RE: How long does a disk-cache double-check last?

From: Chemolli Francesco (USI) <ChemolliF@dont-contact.us>
Date: Mon, 16 Oct 2000 16:31:34 +0200

> On Wed, Oct 11, 2000, Chemolli Francesco (USI) wrote:
> > Yesterday I started a cache double-check.
> > After 14 hours, it was still crunching, the
> > disk cache at the moment was 15 gigs big,
> > distributed among 5 diskd-based dirs on different
> > HDDs.
> >
> > CPU usage was very low, disk usage very high,
> > response by squid was very sluggish.
> >
> > So.. how long should I expect it to run?
> > 1 hour/gig seems a pretty big time...
>
> Its synchronous. This is probably your problem.

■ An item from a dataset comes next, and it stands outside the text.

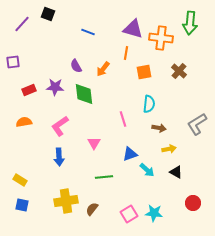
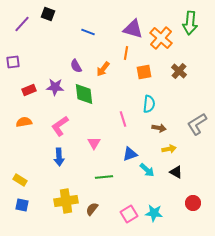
orange cross: rotated 35 degrees clockwise
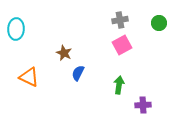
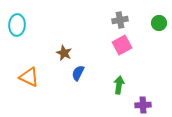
cyan ellipse: moved 1 px right, 4 px up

Actually my problem is that it's badly designed.
With help from Robert Collins, I figured out the problem:

When started with -S, squid stat()s every file it knows
about, and compares its known size with the on-disk size.
If it differs, it print an error message to cache.log
IT DOESN'T PERFORM ANY OTHER OPERATION.
Once it is finished going through all the files, it
will abort, upon failing the assertion that storeerrors==0.
It will then start over, with the same result, in
an endless loop.

How the operation is to be handled (maybe it's FAQ, maybe it
should be added).

1) Start squid -S
2) once it fails on the assert, kill it
3) grep cache.log looking for broken entries
4) forcibly rm broken entries
5) for each cache_dir, rm swap.state
6) restart squid. swap.state will be rebuilt

This is not good(TM). Too much manual intervention.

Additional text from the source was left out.